No, these are not doctored photographs. That’s the response artist Dave Lefner often proffers when asked about his reduction linocut prints. We may live in a Photoshopped world, but Lefner creates his buoyant depictions of retro Los Angeles through a laborious hand-printing process Picasso popularized in the 1950s.
The resulting prints — often of sun-bleached neon signs with shadows cast by the fading sun — are on display at the Pasadena Museum of California Art through Jan. 7.
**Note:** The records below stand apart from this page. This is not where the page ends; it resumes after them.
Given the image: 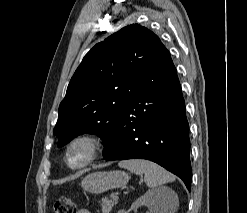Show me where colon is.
<instances>
[{
  "mask_svg": "<svg viewBox=\"0 0 247 213\" xmlns=\"http://www.w3.org/2000/svg\"><path fill=\"white\" fill-rule=\"evenodd\" d=\"M75 203L70 197L59 198L54 205V213H75Z\"/></svg>",
  "mask_w": 247,
  "mask_h": 213,
  "instance_id": "obj_1",
  "label": "colon"
}]
</instances>
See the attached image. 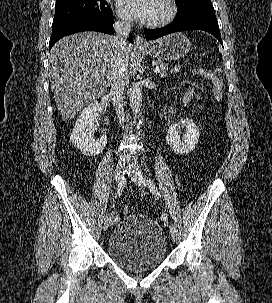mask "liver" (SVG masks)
<instances>
[{"instance_id": "liver-1", "label": "liver", "mask_w": 272, "mask_h": 303, "mask_svg": "<svg viewBox=\"0 0 272 303\" xmlns=\"http://www.w3.org/2000/svg\"><path fill=\"white\" fill-rule=\"evenodd\" d=\"M131 49L127 44L128 55ZM116 50L114 37L90 31L66 36L52 47L50 82L64 121L71 120L110 87Z\"/></svg>"}]
</instances>
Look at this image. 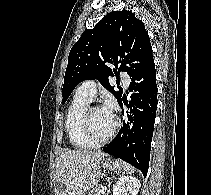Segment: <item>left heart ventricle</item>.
I'll list each match as a JSON object with an SVG mask.
<instances>
[{"label": "left heart ventricle", "mask_w": 211, "mask_h": 195, "mask_svg": "<svg viewBox=\"0 0 211 195\" xmlns=\"http://www.w3.org/2000/svg\"><path fill=\"white\" fill-rule=\"evenodd\" d=\"M90 121L92 134L97 139L107 136L114 126V117L105 113L102 108L91 111Z\"/></svg>", "instance_id": "1"}]
</instances>
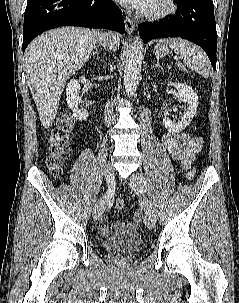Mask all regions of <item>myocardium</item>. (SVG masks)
<instances>
[{
    "label": "myocardium",
    "instance_id": "f54148a6",
    "mask_svg": "<svg viewBox=\"0 0 239 303\" xmlns=\"http://www.w3.org/2000/svg\"><path fill=\"white\" fill-rule=\"evenodd\" d=\"M160 8L155 10H143L140 15L150 20L164 19L173 15L177 10V4L175 0H162Z\"/></svg>",
    "mask_w": 239,
    "mask_h": 303
}]
</instances>
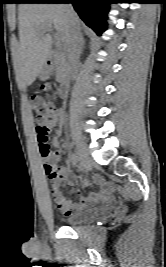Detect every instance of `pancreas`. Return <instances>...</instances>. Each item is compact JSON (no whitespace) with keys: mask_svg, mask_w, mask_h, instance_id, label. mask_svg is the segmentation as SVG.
I'll return each instance as SVG.
<instances>
[{"mask_svg":"<svg viewBox=\"0 0 166 267\" xmlns=\"http://www.w3.org/2000/svg\"><path fill=\"white\" fill-rule=\"evenodd\" d=\"M69 73V62L63 48H59L56 54V78L59 80Z\"/></svg>","mask_w":166,"mask_h":267,"instance_id":"cf45deb5","label":"pancreas"}]
</instances>
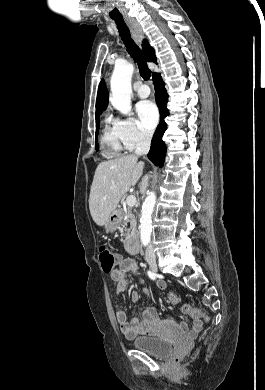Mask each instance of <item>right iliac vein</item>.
Instances as JSON below:
<instances>
[{"label": "right iliac vein", "instance_id": "1", "mask_svg": "<svg viewBox=\"0 0 265 390\" xmlns=\"http://www.w3.org/2000/svg\"><path fill=\"white\" fill-rule=\"evenodd\" d=\"M148 264L150 265L151 269L154 271V272H157L158 271V267H157V262H156V258L154 256H148L146 258Z\"/></svg>", "mask_w": 265, "mask_h": 390}]
</instances>
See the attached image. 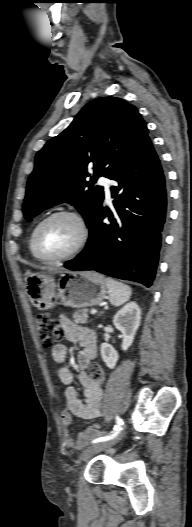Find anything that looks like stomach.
<instances>
[{"label": "stomach", "mask_w": 192, "mask_h": 527, "mask_svg": "<svg viewBox=\"0 0 192 527\" xmlns=\"http://www.w3.org/2000/svg\"><path fill=\"white\" fill-rule=\"evenodd\" d=\"M26 291L32 305L49 310L58 304L73 308L95 306L106 298L107 288L102 275L93 271L65 272L56 281L44 274L26 279Z\"/></svg>", "instance_id": "1"}]
</instances>
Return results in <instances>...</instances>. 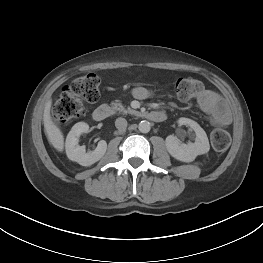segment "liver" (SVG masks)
<instances>
[{
    "label": "liver",
    "mask_w": 263,
    "mask_h": 263,
    "mask_svg": "<svg viewBox=\"0 0 263 263\" xmlns=\"http://www.w3.org/2000/svg\"><path fill=\"white\" fill-rule=\"evenodd\" d=\"M51 105H52V100L49 99L45 104L44 113H43L44 128L49 142L56 150L62 152L64 149V136L61 130L53 123L51 119L50 116Z\"/></svg>",
    "instance_id": "6515ba94"
}]
</instances>
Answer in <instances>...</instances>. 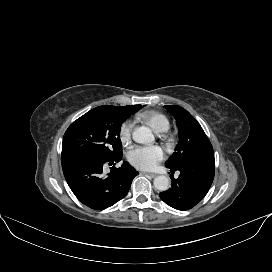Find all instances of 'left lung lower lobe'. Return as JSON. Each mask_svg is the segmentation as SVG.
<instances>
[{
    "label": "left lung lower lobe",
    "instance_id": "left-lung-lower-lobe-1",
    "mask_svg": "<svg viewBox=\"0 0 272 272\" xmlns=\"http://www.w3.org/2000/svg\"><path fill=\"white\" fill-rule=\"evenodd\" d=\"M180 171L177 179L171 177V188L160 193V198L178 210H188L207 194L215 173L214 154H207L170 168Z\"/></svg>",
    "mask_w": 272,
    "mask_h": 272
}]
</instances>
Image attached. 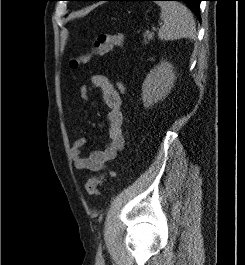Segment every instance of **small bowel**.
<instances>
[{"label":"small bowel","mask_w":245,"mask_h":265,"mask_svg":"<svg viewBox=\"0 0 245 265\" xmlns=\"http://www.w3.org/2000/svg\"><path fill=\"white\" fill-rule=\"evenodd\" d=\"M91 83L101 91L104 103L108 107V142L103 150L92 151L88 155L83 154L86 145L84 137L76 138L71 146L70 153L74 167L77 170L99 172L105 165L113 161L124 148L123 114L121 111L122 99L119 91L111 80L102 74L90 76ZM79 95L82 100H90V92L86 86H81Z\"/></svg>","instance_id":"1"}]
</instances>
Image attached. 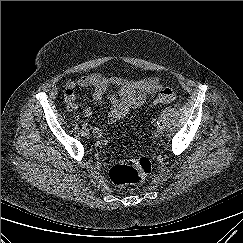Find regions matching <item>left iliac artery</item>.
Segmentation results:
<instances>
[{
  "label": "left iliac artery",
  "instance_id": "44dca946",
  "mask_svg": "<svg viewBox=\"0 0 243 243\" xmlns=\"http://www.w3.org/2000/svg\"><path fill=\"white\" fill-rule=\"evenodd\" d=\"M156 124L159 125L160 124V121L157 120Z\"/></svg>",
  "mask_w": 243,
  "mask_h": 243
}]
</instances>
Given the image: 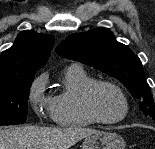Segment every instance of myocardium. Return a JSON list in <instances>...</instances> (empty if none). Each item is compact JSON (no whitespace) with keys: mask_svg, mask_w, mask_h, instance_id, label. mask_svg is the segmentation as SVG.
Wrapping results in <instances>:
<instances>
[{"mask_svg":"<svg viewBox=\"0 0 155 149\" xmlns=\"http://www.w3.org/2000/svg\"><path fill=\"white\" fill-rule=\"evenodd\" d=\"M104 85L114 88L119 93L123 101V105H124L123 113L121 116L115 119H110V120L104 119L99 115L94 105V94L100 86H104ZM83 107L86 113L94 122L105 124V125H113L123 121L128 116L129 108H130L128 97L124 92V90L122 89V87L111 80H95L92 83H90L86 87L83 93Z\"/></svg>","mask_w":155,"mask_h":149,"instance_id":"myocardium-1","label":"myocardium"}]
</instances>
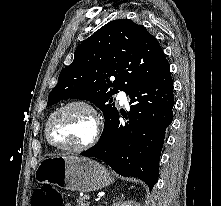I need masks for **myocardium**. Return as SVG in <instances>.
Returning a JSON list of instances; mask_svg holds the SVG:
<instances>
[{
    "label": "myocardium",
    "mask_w": 221,
    "mask_h": 206,
    "mask_svg": "<svg viewBox=\"0 0 221 206\" xmlns=\"http://www.w3.org/2000/svg\"><path fill=\"white\" fill-rule=\"evenodd\" d=\"M73 107L82 108L85 111H87L91 116L92 125H93L91 136L87 141H85L81 145H76V146L59 145L51 139L50 136L51 124L59 114ZM100 133H101V122L99 114L96 108L91 103L85 100H71L59 106L51 113L45 125V136L48 143L59 150L68 151V152H84L90 149L98 141Z\"/></svg>",
    "instance_id": "myocardium-1"
}]
</instances>
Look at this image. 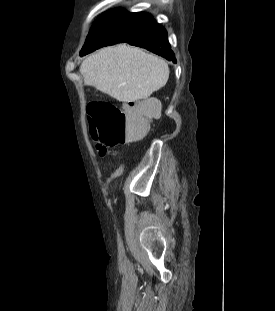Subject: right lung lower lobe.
I'll list each match as a JSON object with an SVG mask.
<instances>
[{"instance_id": "1", "label": "right lung lower lobe", "mask_w": 275, "mask_h": 311, "mask_svg": "<svg viewBox=\"0 0 275 311\" xmlns=\"http://www.w3.org/2000/svg\"><path fill=\"white\" fill-rule=\"evenodd\" d=\"M120 43L145 48L169 61L176 62L175 54L168 42L167 31L152 17L137 25Z\"/></svg>"}]
</instances>
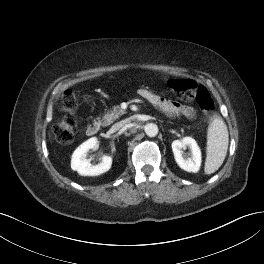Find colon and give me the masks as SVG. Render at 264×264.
I'll return each instance as SVG.
<instances>
[{"label":"colon","instance_id":"colon-1","mask_svg":"<svg viewBox=\"0 0 264 264\" xmlns=\"http://www.w3.org/2000/svg\"><path fill=\"white\" fill-rule=\"evenodd\" d=\"M168 86L180 100L185 102L195 101L205 113L212 116L214 102L205 87L192 80L180 79L170 80ZM62 107L67 116L55 127L54 133L60 142L70 143L74 139L77 130V122L72 116L77 109V103L72 91L67 90L64 92Z\"/></svg>","mask_w":264,"mask_h":264}]
</instances>
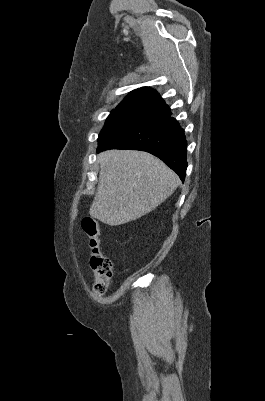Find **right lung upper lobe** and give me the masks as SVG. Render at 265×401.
I'll return each instance as SVG.
<instances>
[{"label": "right lung upper lobe", "instance_id": "1", "mask_svg": "<svg viewBox=\"0 0 265 401\" xmlns=\"http://www.w3.org/2000/svg\"><path fill=\"white\" fill-rule=\"evenodd\" d=\"M127 104H151L162 108L167 107L159 93L149 87H142L130 92L119 105Z\"/></svg>", "mask_w": 265, "mask_h": 401}]
</instances>
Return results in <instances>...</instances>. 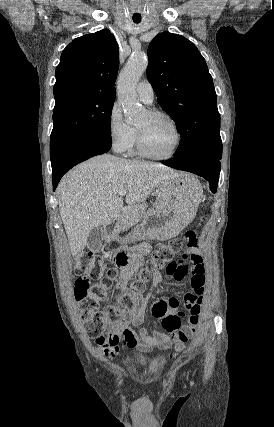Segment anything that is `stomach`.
<instances>
[{
    "label": "stomach",
    "instance_id": "obj_1",
    "mask_svg": "<svg viewBox=\"0 0 274 427\" xmlns=\"http://www.w3.org/2000/svg\"><path fill=\"white\" fill-rule=\"evenodd\" d=\"M194 178L188 174H180L175 180H164L158 186L157 200L153 210L144 215L142 223L126 235L118 237V231L106 235L108 241L119 239L121 243H129L134 239H171L186 227L196 214L199 206L197 194L201 188L191 186Z\"/></svg>",
    "mask_w": 274,
    "mask_h": 427
}]
</instances>
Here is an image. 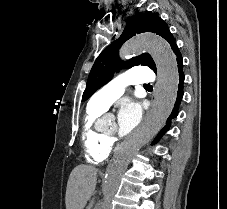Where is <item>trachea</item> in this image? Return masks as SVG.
<instances>
[{
	"mask_svg": "<svg viewBox=\"0 0 227 209\" xmlns=\"http://www.w3.org/2000/svg\"><path fill=\"white\" fill-rule=\"evenodd\" d=\"M145 87H152L150 84H144Z\"/></svg>",
	"mask_w": 227,
	"mask_h": 209,
	"instance_id": "obj_1",
	"label": "trachea"
}]
</instances>
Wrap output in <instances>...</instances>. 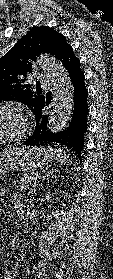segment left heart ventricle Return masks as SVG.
I'll list each match as a JSON object with an SVG mask.
<instances>
[{"label":"left heart ventricle","mask_w":113,"mask_h":279,"mask_svg":"<svg viewBox=\"0 0 113 279\" xmlns=\"http://www.w3.org/2000/svg\"><path fill=\"white\" fill-rule=\"evenodd\" d=\"M20 127L21 121L16 111L11 109L0 111V137L16 133Z\"/></svg>","instance_id":"1"}]
</instances>
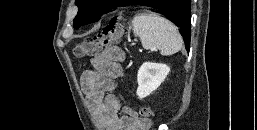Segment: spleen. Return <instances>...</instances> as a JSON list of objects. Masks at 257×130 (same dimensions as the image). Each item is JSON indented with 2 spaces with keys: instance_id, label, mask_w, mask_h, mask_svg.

Lefner creates the prints by carving successive layers from block-mounted linoleum etched with the artist’s drawings. Each layer is inked with a new color and then hand-cranked through a 30-by-50-foot Conrad press at his downtown Brewery studio. A nine-color print requires as many passes for each limited-edition linocut. His max so far: 17 colors.
The potential for error in the monthlong operation is legion — which is why reduction linocuts are termed “suicide prints.” Rendered in the vinyl sheen of oil-based ink (Lefner has been asked if he spikes his medium with glitter), the rusted signs harbor a note of disquiet. Blight feels suspiciously bright.
Lefner began photographing Pop Art 25 years ago as genesis for his linocut drawings. He’s often keyed to historic theater marquees: the Orpheum, Palace, Los Angeles, Rialto. In Lefner’s hands, the Miracle Mile’s 1936 El Rey signage is an Art Deco confection: a tightly cropped tumble of neon tubing that curls around fat letters, backed by a chroma-rich sky. Los Angeles’ relentless sun blares, turned ominous by those dire shadows.
Lefner augments all that sun-shadow polarity by letting blank paper stand in for white paint. It helps further delineate the “perfect hard edge” he fell in love with long ago.
“That white element keeps the integrity of the paper,” said Lefner, 47. “It takes you off the page.”